Questo numero di "Engramma" esce nel quattrocentesimo anniversario della prima di The Tempest, in un tempo in cui in Italia il teatro è un corpo in trincea, uno spazio di immaginazione e resistenza, il luogo in cui può forse brillare la scintilla di una nuova politica culturale. L’occupazione del Teatro Valle di Roma e quella del Teatro Marinoni del Lido di Venezia mostrano a tutti la via di una rivoluzione possibile, fatta di mani, di musica, di idee, di sguardi. Fatta di riabilitazione di spazi e di parole. Il saggio di Andrea Porcheddu traccia un bilancio critico di questi primi quattro mesi di occupazione del Valle, cogliendo le feconde anomalie di un atto che rischia di scuotere le fondamenta della produzione teatrale italiana. Il contributo di Marco Baravalle, uno degli animatori delle rivendicazioni andate in scena durante la 68a Mostra del cinema di Venezia, ha il tono e la forza di un manifesto ed esprime l’esigenza di parole nuove per una nuova mappa culturale della politica italiana. L’immagine di una moltitudine di Calibani che affolla l’isola è la prova che qualcosa si muove dentro i confini della O di legno.

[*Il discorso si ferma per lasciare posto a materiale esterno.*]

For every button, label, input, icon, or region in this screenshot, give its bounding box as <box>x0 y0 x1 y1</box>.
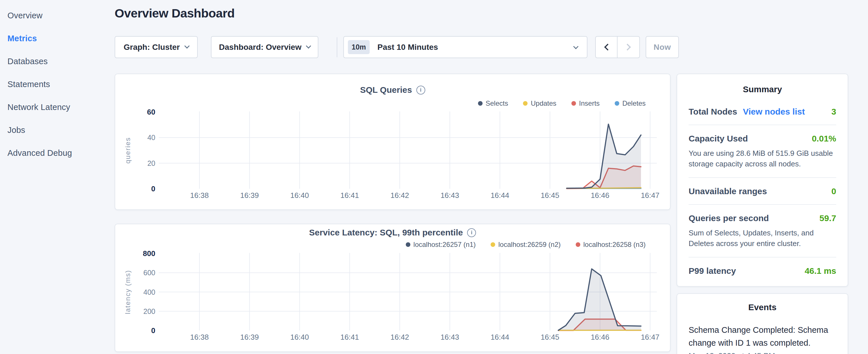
controls-divider <box>337 37 337 57</box>
svg-text:800: 800 <box>143 249 155 258</box>
svg-text:16:39: 16:39 <box>240 333 259 342</box>
time-range-dropdown[interactable]: 10m Past 10 Minutes <box>343 36 587 58</box>
svg-text:16:42: 16:42 <box>390 333 409 342</box>
svg-text:16:41: 16:41 <box>340 333 359 342</box>
svg-text:200: 200 <box>143 307 155 315</box>
summary-panel: Summary Total Nodes View nodes list 3 Ca… <box>677 74 848 287</box>
svg-text:16:47: 16:47 <box>641 191 659 200</box>
sidebar-item-jobs[interactable]: Jobs <box>0 119 115 141</box>
sidebar-item-statements[interactable]: Statements <box>0 73 115 96</box>
summary-row-queries-per-second: Queries per second 59.7 Sum of Selects, … <box>689 205 836 257</box>
sql-queries-chart-card: SQL Queries i Selects Updates Inserts De… <box>115 74 671 210</box>
svg-text:40: 40 <box>147 133 155 141</box>
summary-value: 0.01% <box>812 134 836 143</box>
sidebar-item-databases[interactable]: Databases <box>0 50 115 73</box>
summary-row-p99-latency: P99 latency 46.1 ms <box>689 257 836 284</box>
service-latency-plot[interactable]: 16:3816:3916:4016:4116:4216:4316:4416:45… <box>115 224 671 353</box>
event-timestamp: May 13, 2020 at 4:45 PM <box>689 352 836 354</box>
time-forward-button[interactable] <box>618 37 639 58</box>
svg-text:16:38: 16:38 <box>190 333 209 342</box>
summary-label: P99 latency <box>689 266 736 276</box>
svg-text:16:47: 16:47 <box>641 333 659 342</box>
events-panel: Events Schema Change Completed: Schema c… <box>677 293 848 354</box>
sidebar: Overview Metrics Databases Statements Ne… <box>0 0 115 354</box>
summary-label: Unavailable ranges <box>689 187 767 196</box>
dashboard-dropdown[interactable]: Dashboard: Overview <box>211 36 318 58</box>
summary-label: Capacity Used <box>689 134 748 143</box>
svg-text:0: 0 <box>151 185 155 193</box>
summary-subtext: You are using 28.6 MiB of 515.9 GiB usab… <box>689 148 836 169</box>
svg-text:16:40: 16:40 <box>290 333 309 342</box>
summary-title: Summary <box>689 85 836 94</box>
summary-row-capacity-used: Capacity Used 0.01% You are using 28.6 M… <box>689 125 836 178</box>
chevron-down-icon <box>573 44 578 49</box>
svg-text:16:44: 16:44 <box>491 333 509 342</box>
now-button[interactable]: Now <box>646 36 679 58</box>
summary-value: 0 <box>831 187 836 196</box>
sidebar-item-advanced-debug[interactable]: Advanced Debug <box>0 141 115 164</box>
svg-text:16:46: 16:46 <box>591 333 609 342</box>
chevron-right-icon <box>624 43 631 51</box>
summary-subtext: Sum of Selects, Updates, Inserts, and De… <box>689 228 836 249</box>
svg-text:16:40: 16:40 <box>290 191 309 200</box>
graph-scope-dropdown[interactable]: Graph: Cluster <box>115 36 198 58</box>
summary-value: 46.1 ms <box>805 266 836 276</box>
svg-text:400: 400 <box>143 288 155 296</box>
svg-text:16:46: 16:46 <box>591 191 609 200</box>
view-nodes-list-link[interactable]: View nodes list <box>743 107 805 117</box>
graph-scope-label: Graph: Cluster <box>124 43 180 52</box>
svg-text:60: 60 <box>147 108 155 116</box>
sidebar-item-overview[interactable]: Overview <box>0 4 115 27</box>
svg-text:queries: queries <box>124 137 131 164</box>
svg-text:latency (ms): latency (ms) <box>124 270 131 314</box>
svg-text:16:44: 16:44 <box>491 191 509 200</box>
page-title: Overview Dashboard <box>115 6 235 20</box>
svg-text:16:41: 16:41 <box>340 191 359 200</box>
chevron-left-icon <box>604 43 611 51</box>
event-item[interactable]: Schema Change Completed: Schema change w… <box>689 324 836 349</box>
svg-text:16:43: 16:43 <box>440 191 459 200</box>
sidebar-item-network-latency[interactable]: Network Latency <box>0 96 115 119</box>
time-range-badge: 10m <box>348 40 370 54</box>
time-step-buttons <box>595 36 640 58</box>
service-latency-chart-card: Service Latency: SQL, 99th percentile i … <box>115 224 671 352</box>
summary-row-total-nodes: Total Nodes View nodes list 3 <box>689 98 836 125</box>
svg-text:16:42: 16:42 <box>390 191 409 200</box>
sidebar-item-metrics[interactable]: Metrics <box>0 27 115 50</box>
summary-value: 59.7 <box>819 213 836 223</box>
svg-text:0: 0 <box>151 326 155 335</box>
svg-text:20: 20 <box>147 159 155 167</box>
time-back-button[interactable] <box>596 37 618 58</box>
sql-queries-plot[interactable]: 16:3816:3916:4016:4116:4216:4316:4416:45… <box>115 74 671 211</box>
time-range-label: Past 10 Minutes <box>377 43 438 52</box>
summary-row-unavailable-ranges: Unavailable ranges 0 <box>689 178 836 205</box>
chevron-down-icon <box>184 43 189 49</box>
summary-label: Total Nodes <box>689 107 737 117</box>
svg-text:16:45: 16:45 <box>541 191 559 200</box>
summary-label: Queries per second <box>689 213 769 223</box>
svg-text:16:45: 16:45 <box>541 333 559 342</box>
svg-text:16:39: 16:39 <box>240 191 259 200</box>
chevron-down-icon <box>306 43 311 49</box>
svg-text:16:43: 16:43 <box>440 333 459 342</box>
svg-text:600: 600 <box>143 269 155 277</box>
events-title: Events <box>689 302 836 312</box>
svg-text:16:38: 16:38 <box>190 191 209 200</box>
dashboard-label: Dashboard: Overview <box>219 43 302 52</box>
summary-value: 3 <box>831 107 836 117</box>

È nel segno della migrazione e della metamorfosi che procede, dunque, questo numero, alla ricerca della verità di corpi in transito verso altri luoghi, o forse verso altre forme di sé. Per tornare ad essere Duca di Milano, Prospero – non a caso fatto Prospera/Helen Mirren nell’ultima mirabile versione cinematografica di Julie Taymor, USA 2010 – deve deporre la sua magia, uscire dall’incantesimo e tornare nella città. Il nostro omaggio a The Tempest va proprio nella direzione di una riconquista delle ragioni della polis contro il degradante spettacolo di un potere antipolitico corrotto, esausto, privo di immaginazione. Mentre la musica di Ariel ci ricorda, con i versi di Moncef Ghachem, che “nulla ferisce la fronte/ come il canto", la scintillante parabola di Prospero si offre al nostro sguardo di cittadini malgrado tutto. Cittadini prima di tutto.

English abstract

Engramma issue no. 94 “Those are pearls that were his eyes” includes contributions by Monica Centanni, Stefania Rimini, Bruno Roberti, Ivano Mistretta, Anna Banfi, Andrea Porcheddu, Marco Baravalle, Daniela Sacco, Alessandra Pedersoli.

 

keywords | Tempest; Terraferma; Cinema; Theatre; Teatro Valle di Roma; Venice; Teatro Marinoni; James Hillman.